From there, Tournour moved his show to KFMB in San Diego, where he only spent a few weeks before being offered a show on the now-defunct Las Vegas-based Sports Fan Radio Network. Tournour's late-night show lasted five years until the network's demise in 2001. While working in Las Vegas, he called the very first game of the original XFL featuring the Las Vegas Outlaws over local radio. During this time, he also hosted an afternoon show on San Francisco-based radio station KNBR. At one time, KNBR had Tournour for his local show, his four-hour national show and an overnight replay of at least a portion of that national show before the next broadcast day began.

In June 2001, Tournour landed at the upstart Fox Sports Radio, hosting an afternoon show. He was later moved to the evening, doing a late-night syndicated sports show on SportsFan Radio Network. The show was shifted to 3 pm Pacific, 6 pm Eastern, in 2012.

Tournour also hosted, until the end of the 2005 season, a Sunday night show, Fox Sunday Game Time React, where he discussed the football games of the day with Bryan Cox. It was eventually replaced by a similar show hosted by John Fricke and Chris Landry.

He previously hosted a show that aired weekdays from 5 pm to 8 pm Pacific time (8 pm to 11 pm Eastern) on Fox Sports Radio. The primary focus of his Fox Sports Radio program was the NFL and on Friday nights during the season and playoffs, he asked for at least one caller from every NFL team (during the playoffs, those in the playoffs) to answer his "NFL Roll Call". Fox Sports announced on September 11, 2018, that Tournour and producer Steve Gorman were let go by the network.

Tournour made a guest appearance on CNBC's The Big Idea with Donny Deutsch on June 26, 2006, to discuss the feud between Chicago Sun-Times columnist Jay Mariotti and Chicago White Sox skipper Ozzie Guillén.

===The JT the Brick Show===
Tomm Looney, the voice of The Best Damn Sports Show Period, works alongside Tournour on the show. Looney is best known for providing the two-times-hourly sports updates and for hosting the entertainment segment of the show which is called "Pop Looney".

In addition to his hosting duties, Tournour for a time wrote a regular sports column for MSNBC.com.

=== Brick at Night with JT the Brick ===
On October 8, 2019, JT began hosting his own late night show, "Brick at Night With JT the Brick." on Sirius XM's Mad Dog Sports Radio. The show airs Sunday through Thursday nights at 11 pm - 3 am eastern (8 pm - 12 am Pacific).

==Origin of nickname==
The nickname "the Brick" originates from living in Newark, New Jersey. The city is known as "Brick City."
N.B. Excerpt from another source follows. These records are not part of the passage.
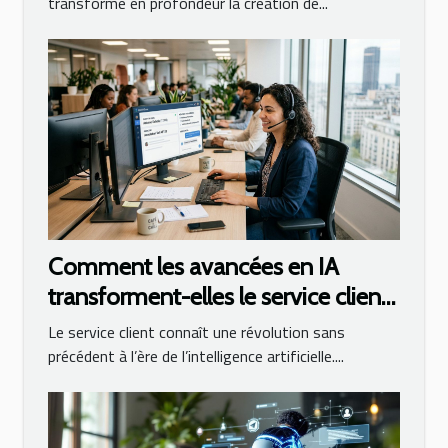
transforme en profondeur la création de...
Comment les avancées en IA
transforment-elles le service client
?
Le service client connaît une révolution sans
précédent à l’ère de l’intelligence artificielle....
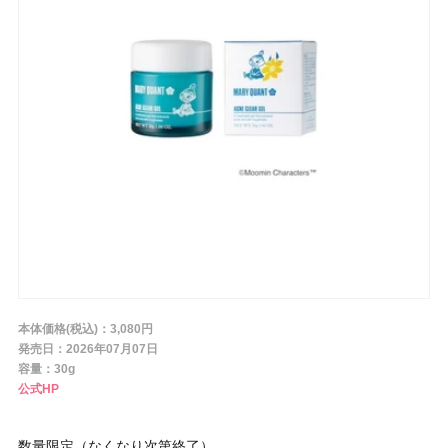
条件から探す
メーカー
ブランド
ジャンル
本体価格(税込)：3,080円
肌質
発売日：2026年07月07日
容量：30g
公式HP
金額
数量限定（なくなり次第終了）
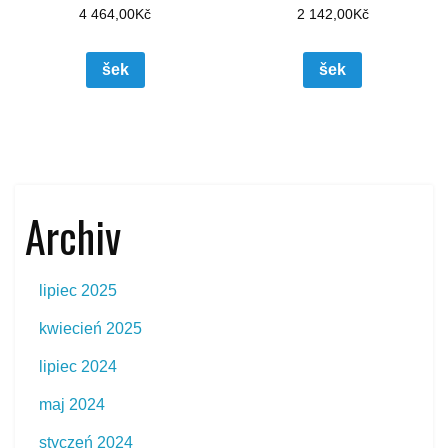
4 464,00
Kč
2 142,00
Kč
šek
šek
Archiv
lipiec 2025
kwiecień 2025
lipiec 2024
maj 2024
styczeń 2024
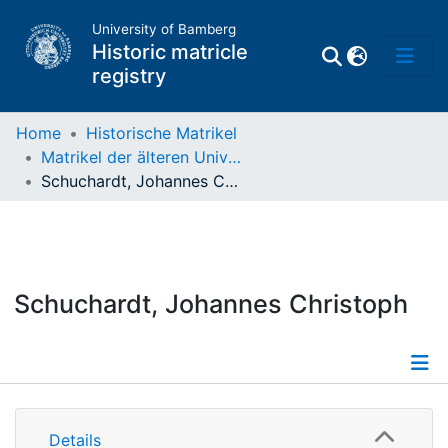
University of Bamberg
Historic matricle
registry
Home
Historische Matrikel
Matrikel der älteren Universität
Matrikel
Schuchardt, Johannes Christoph
Directory of
Professors
Schuchardt, Johannes Christoph
Details
Details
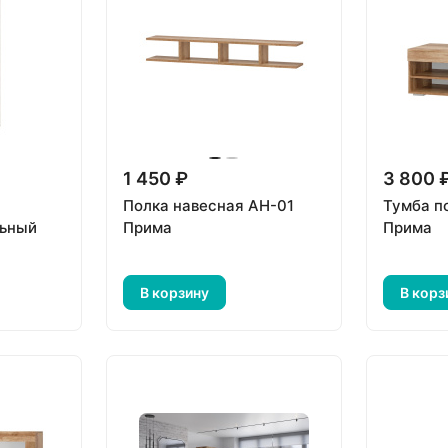
1 450 ₽
3 800 
Полка навесная АН-01
Тумба п
ьный
Прима
Прима
В корзину
В корз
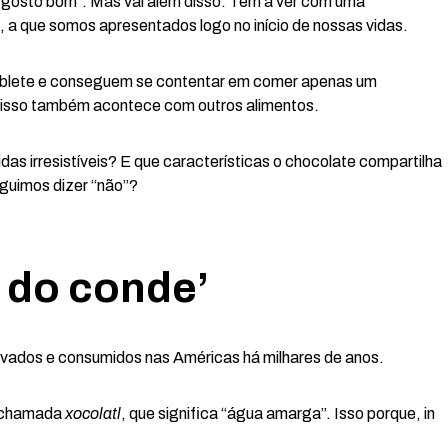
“gosto bom”. Mas vai além disso. Tem a ver com uma
, a que somos apresentados logo no início de nossas vidas.
ablete e conseguem se contentar em comer apenas um
E isso também acontece com outros alimentos.
s irresistíveis? E que características o chocolate compartilha
guimos dizer “não”?
 do conde’
ltivados e consumidos nas Américas há milhares de anos.
u chamada
xocolatl
, que significa “água amarga”. Isso porque, in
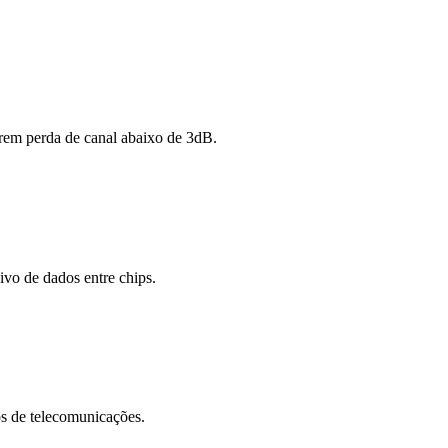
m perda de canal abaixo de 3dB.
o de dados entre chips.
os de telecomunicações.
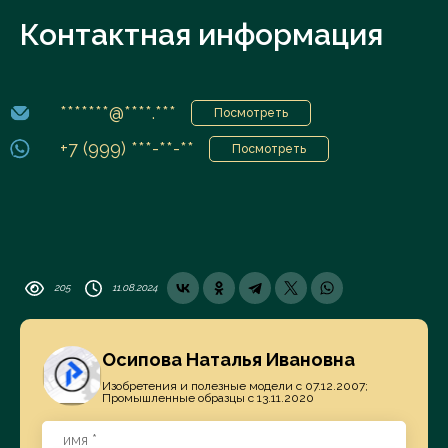
Контактная информация
*******@****.***
Посмотреть
+7 (999) ***-**-**
Посмотреть
205
11.08.2024
Осипова Наталья Ивановна
Изобретения и полезные модели с 07.12.2007;
Промышленные образцы с 13.11.2020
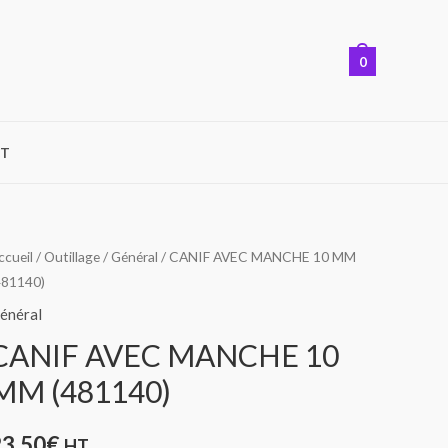
0
T
ccueil
/
Outillage
/
Général
/ CANIF AVEC MANCHE 10 MM
481140)
énéral
CANIF AVEC MANCHE 10
MM (481140)
23,50
€
HT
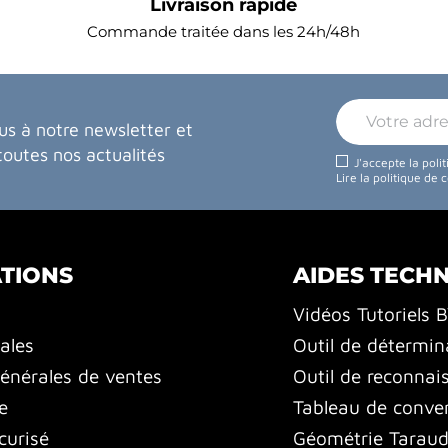
Livraison rapide
Commande traitée dans les 24h/48h
us à notre newsletter et
toutes nos actualités
J'accepte la poli
Lire la politique de 
TIONS
AIDES TECH
Vidéos Tutoriels 
ales
Outil de détermin
énérales de ventes
Outil de reconnai
e
Tableau de conver
curisé
Géométrie Tarauds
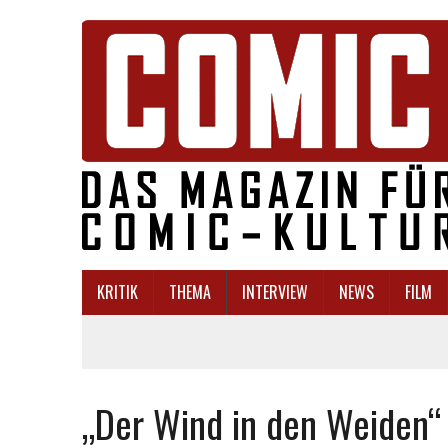
KRITIK
THEMA
INTERVIEW
NEWS
FILM
„Der Wind in den Weiden“ 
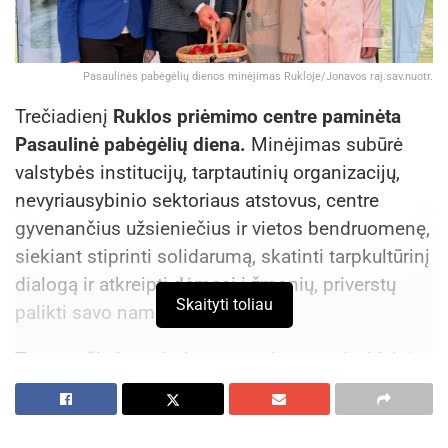
Pasaulinės pabėgėlių dienos minėjimas Rukloje/Jonavos raj.sav.nuotr.
Trečiadienį
Ruklos priėmimo centre paminėta
Pasaulinė pabėgėlių diena.
Minėjimas subūrė
valstybės institucijų, tarptautinių organizacijų,
nevyriausybinio sektoriaus atstovus, centre
gyvenančius užsieniečius ir vietos bendruomenę,
siekiant stiprinti solidarumą, skatinti tarpkultūrinį
dialogą ir atkreipti dėmesį į žmonių, priverstų
Skaityti toliau
palikti savo namus, patirtis.
Tarp svečių buvo ir Jonavos rajono savivaldybės
administracijos direktoriaus pavaduotoja Lineta
Jakimavičienė bei Jonavos rajono savivaldybės
Socialinės paramos skyriaus vedėja Daiva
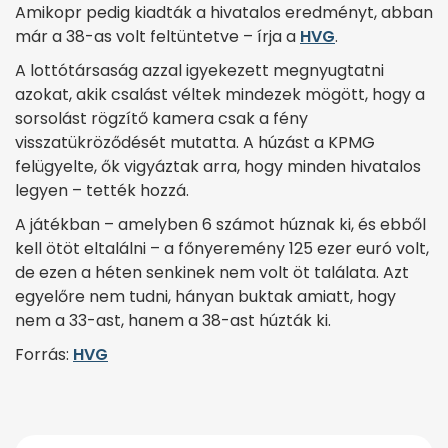
Amikopr pedig kiadták a hivatalos eredményt, abban
már a 38-as volt feltüntetve – írja a
HVG
.
A lottótársaság azzal igyekezett megnyugtatni
azokat, akik csalást véltek mindezek mögött, hogy a
sorsolást rögzítő kamera csak a fény
visszatükröződését mutatta. A húzást a KPMG
felügyelte, ők vigyáztak arra, hogy minden hivatalos
legyen – tették hozzá.
A játékban – amelyben 6 számot húznak ki, és ebből
kell ötöt eltalálni – a főnyeremény 125 ezer euró volt,
de ezen a héten senkinek nem volt öt találata. Azt
egyelőre nem tudni, hányan buktak amiatt, hogy
nem a 33-ast, hanem a 38-ast húzták ki.
Forrás:
HVG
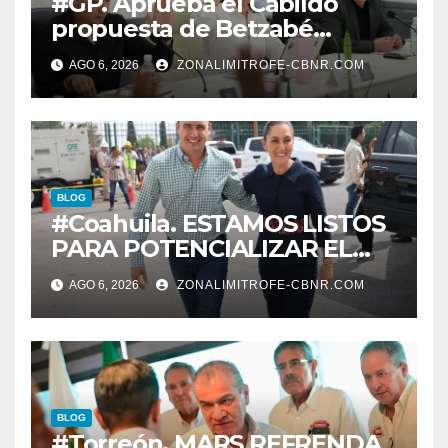
#GP. Aprueba el Cabildo
propuesta de Betzabé
Martínez para su primer
AGO 6, 2026
ZONALIMITROFE-CBNR.COM
informe el día 20 de agosto a
las 11 de la mañana*
BLOG
#Coahuila. ESTAMOS LISTOS
PARA POTENCIALIZAR EL
GAS COAHUILA: MANOLO
AGO 6, 2026
ZONALIMITROFE-CBNR.COM
BLOG
#Torreón. MARS REFRENDA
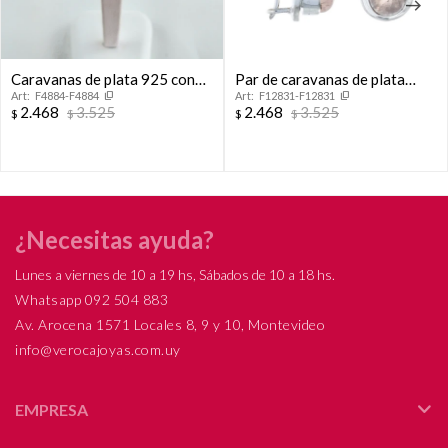
Caravanas de plata 925 con
Par de caravanas de plata
F4884-F4884
F12831-F12831
baño de oro gris, barrita de
925, PIEDRA DE LA LUNA.
2.468
3.525
2.468
3.525
$
$
$
$
plata y perla cultivada de río
colgante. Ideal novias
¿Necesitas ayuda?
Lunes a viernes de 10 a 19 hs, Sábados de 10 a 18 hs.
Whatsapp 092 504 883
Av. Arocena 1571 Locales 8, 9 y 10, Montevideo
info@verocajoyas.com.uy
EMPRESA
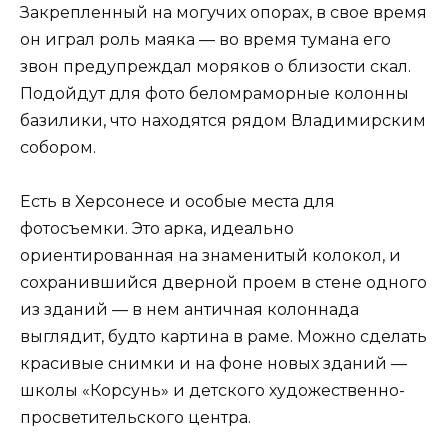
Закрепленный на могучих опорах, в свое время
он играл роль маяка — во время тумана его
звон предупреждал моряков о близости скал.
Подойдут для фото беломраморные колонны
базилики, что находятся рядом Владимирским
собором.
Есть в Херсонесе и особые места для
фотосъемки. Это арка, идеально
ориентированная на знаменитый колокол, и
сохранившийся дверной проем в стене одного
из зданий — в нем античная колоннада
выглядит, будто картина в раме. Можно сделать
красивые снимки и на фоне новых зданий —
школы «Корсунь» и детского художественно-
просветительского центра.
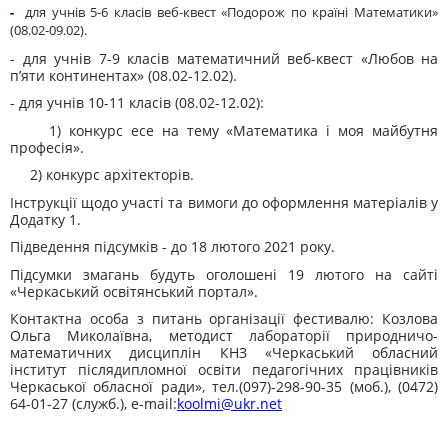
-
для учнів 5-6 класів веб-квест «Подорож по країні Математики»
(08.02-09.02).
- для учнів 7-9 класів математичний веб-квест «Любов на
п’яти континентах» (08.02-12.02).
- для учнів 10-11 класів (08.02-12.02):
1) конкурс есе на тему «Математика і моя майбутня
професія».
2) конкурс архітекторів.
Інструкції щодо участі та вимоги до оформлення матеріалів у
Додатку 1.
Підведення підсумків - до 18 лютого 2021 року.
Підсумки змагань будуть оголошені 19 лютого на сайті
«Черкаський освітянський портал».
Контактна особа з питань організації фестивалю: Козлова
Ольга Миколаївна, методист лабораторії природничо-
математичних дисциплін КНЗ «Черкаський обласний
інститут післядипломної освіти педагогічних працівників
Черкаської обласної ради», тел.(097)-298-90-35 (моб.), (0472)
64-01-27 (служб.), е-mail:
koolmi@ukr.net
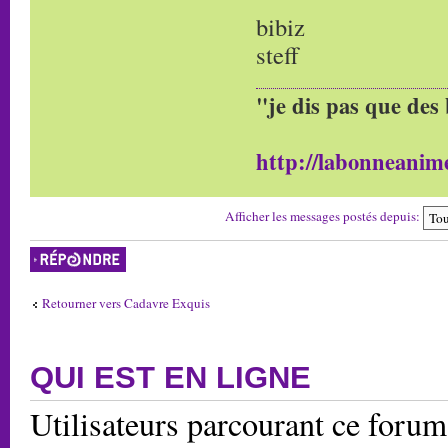
bibiz
steff
"je dis pas que des 
http://labonneanime
Afficher les messages postés depuis:
Répondre
Retourner vers Cadavre Exquis
QUI EST EN LIGNE
Utilisateurs parcourant ce forum:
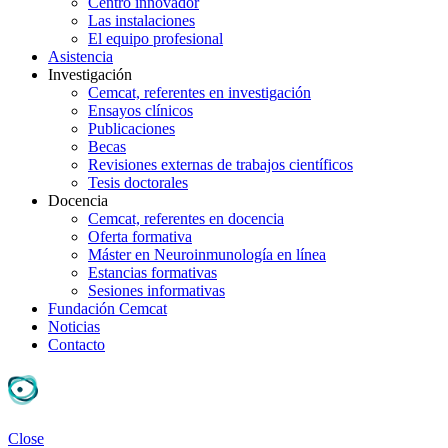
Centro innovador
Las instalaciones
El equipo profesional
Asistencia
Investigación
Cemcat, referentes en investigación
Ensayos clínicos
Publicaciones
Becas
Revisiones externas de trabajos científicos
Tesis doctorales
Docencia
Cemcat, referentes en docencia
Oferta formativa
Máster en Neuroinmunología en línea
Estancias formativas
Sesiones informativas
Fundación Cemcat
Noticias
Contacto
Close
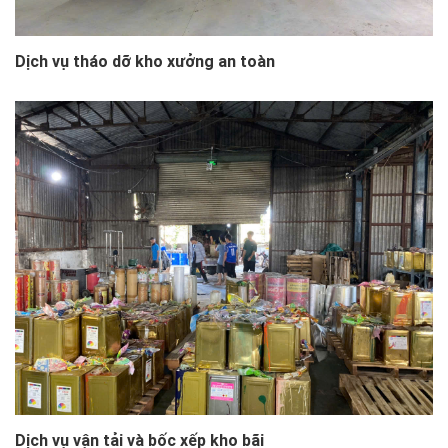
Dịch vụ tháo dỡ kho xưởng an toàn
Dịch vụ vận tải và bốc xếp kho bãi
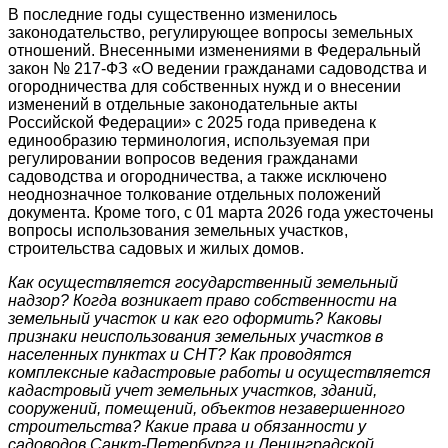
В последние годы существенно изменилось
законодательство, регулирующее вопросы земельных
отношений. Внесенными изменениями в Федеральный
закон № 217-ФЗ «О ведении гражданами садоводства и
огородничества для собственных нужд и о внесении
изменений в отдельные законодательные акты
Российской Федерации» с 2025 года приведена к
единообразию терминология, используемая при
регулировании вопросов ведения гражданами
садоводства и огородничества, а также исключено
неоднозначное толкование отдельных положений
документа. Кроме того, с 01 марта 2026 года ужесточены
вопросы использования земельных участков,
строительства садовых и жилых домов.
Как осуществляется государственный земельный
надзор? Когда возникает право собственности на
земельный участок и как его оформить? Каковы
признаки неиспользования земельных участков в
населенных пунктах и СНТ? Как проводятся
комплексные кадастровые работы и осуществляется
кадастровый учет земельных участков, зданий,
сооружений, помещений, объектов незавершенного
строительства? Какие права и обязанности у
садоводов Санкт-Петербурга и Ленинградской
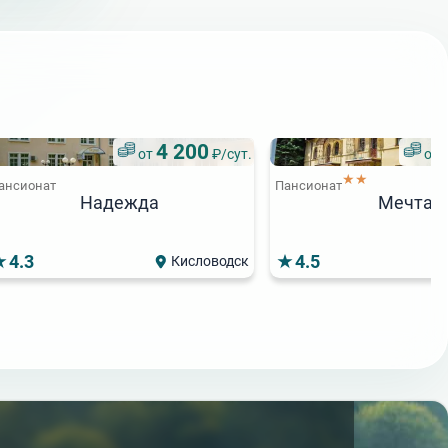
4 200
от
₽/сут.
от
★★
ансионат
Пансионат
Надежда
Мечта
4.3
4.5
Кисловодск
ярный
Популярный
Пансион
4 700
4 700
от
₽/сут.
от
₽/сут.
★★★
★★★
Пансионат
зеро сновидений
Лесные дали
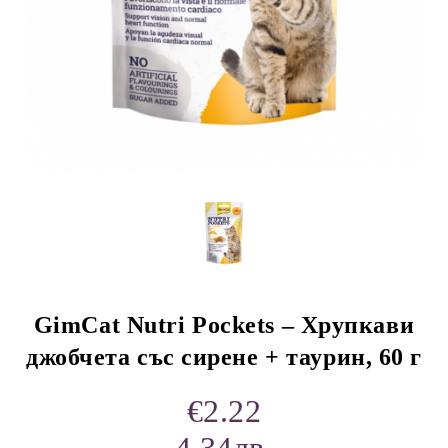
rition Flatazor,
GimCat Nutri Pockets – Хрупкави
джобчета със сирене + таурин, 60 г
€2.22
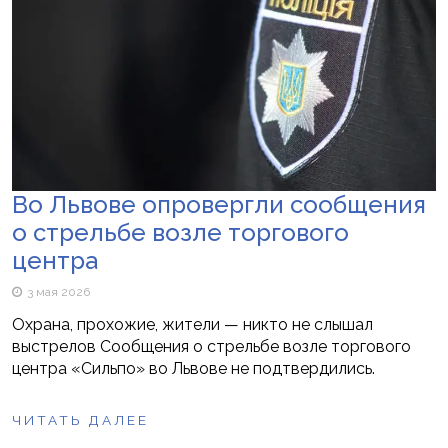
Во Львове опровергли сообщения
о стрельбе возле торгового
центра
3 мая 2026
Охрана, прохожие, жители — никто не слышал
выстрелов Сообщения о стрельбе возле торгового
центра «Сильпо» во Львове не подтвердились.
ЧИТАТЬ ДАЛЕЕ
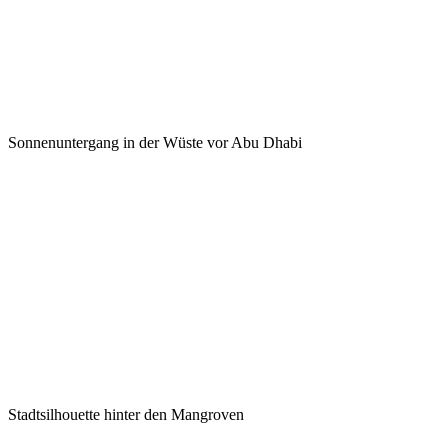
Sonnenuntergang in der Wüste vor Abu Dhabi
Stadtsilhouette hinter den Mangroven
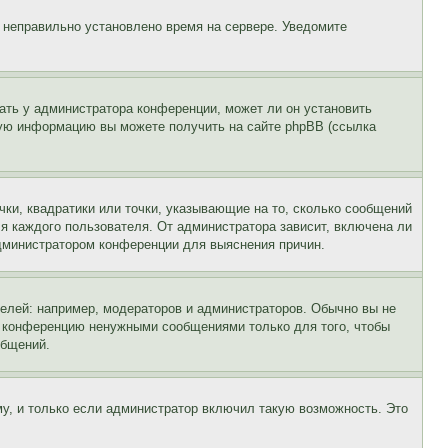
, неправильно установлено время на сервере. Уведомите
ать у администратора конференции, может ли он установить
ьную информацию вы можете получить на сайте phpBB (ссылка
чки, квадратики или точки, указывающие на то, сколько сообщений
ля каждого пользователя. От администратора зависит, включена ли
 администратором конференции для выяснения причин.
лей: например, модераторов и администраторов. Обычно вы не
е конференцию ненужными сообщениями только для того, чтобы
общений.
у, и только если администратор включил такую возможность. Это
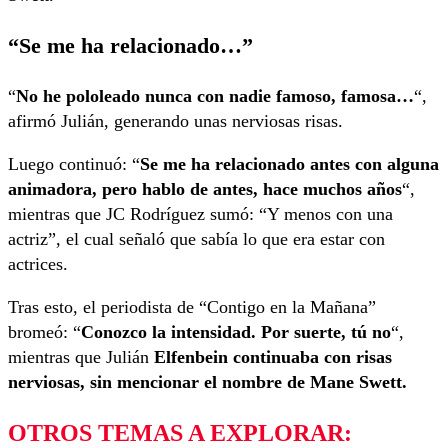
“Se me ha relacionado…”
“
No he pololeado nunca con nadie famoso, famosa…
“,
afirmó Julián, generando unas nerviosas risas.
Luego continuó: “
Se me ha relacionado antes con alguna
animadora, pero hablo de antes, hace muchos años
“,
mientras que JC Rodríguez sumó: “Y menos con una
actriz”, el cual señaló que sabía lo que era estar con
actrices.
Tras esto, el periodista de “Contigo en la Mañana”
bromeó: “
Conozco la intensidad. Por suerte, tú no
“,
mientras que Julián
Elfenbein continuaba con risas
nerviosas, sin mencionar el nombre de Mane Swett.
OTROS TEMAS A EXPLORAR:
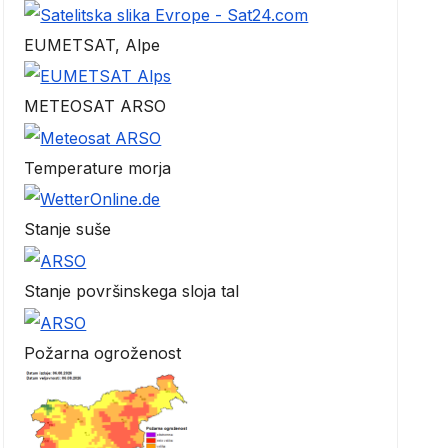
EUMETSAT, Alpe
METEOSAT ARSO
Temperature morja
Stanje suše
Stanje površinskega sloja tal
Požarna ogroženost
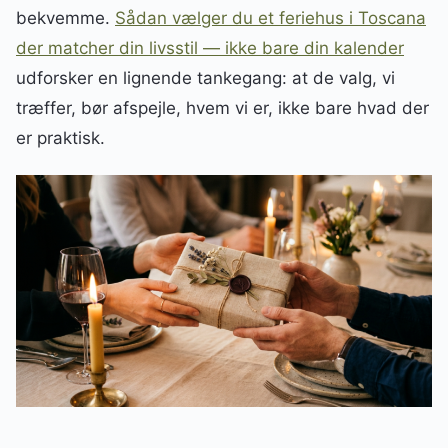
bekvemme.
Sådan vælger du et feriehus i Toscana
der matcher din livsstil — ikke bare din kalender
udforsker en lignende tankegang: at de valg, vi
træffer, bør afspejle, hvem vi er, ikke bare hvad der
er praktisk.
==Relationship with Jim Rome==
Tournour made himself available for an extensive interview in Alan Eisenstock's 2001 book, Sports Talk (Rome declined numerous requests for an interview for the same book). In the interview, Tournour details his decision to leave a six-figure income as a stockbroker to chase his dream of talking sports for a living. He also weighs in about his relationship with Rome:

He's done everything for me. But he's done nothing for me (sic). It took Jim a while to get successful. I'm only in my fourth year. I've got two syndicated shows and I'm in the number four market (San Francisco/Oakland/San Jose). His fourth year, he was reading traffic.

On July 4, 2019, Tournour guest hosted for Jim Rome for the first time ever.

== Family ==
Tournour purchased a residence in Summerlin, Nevada with his wife Julie and their two sons on January 7, 2010.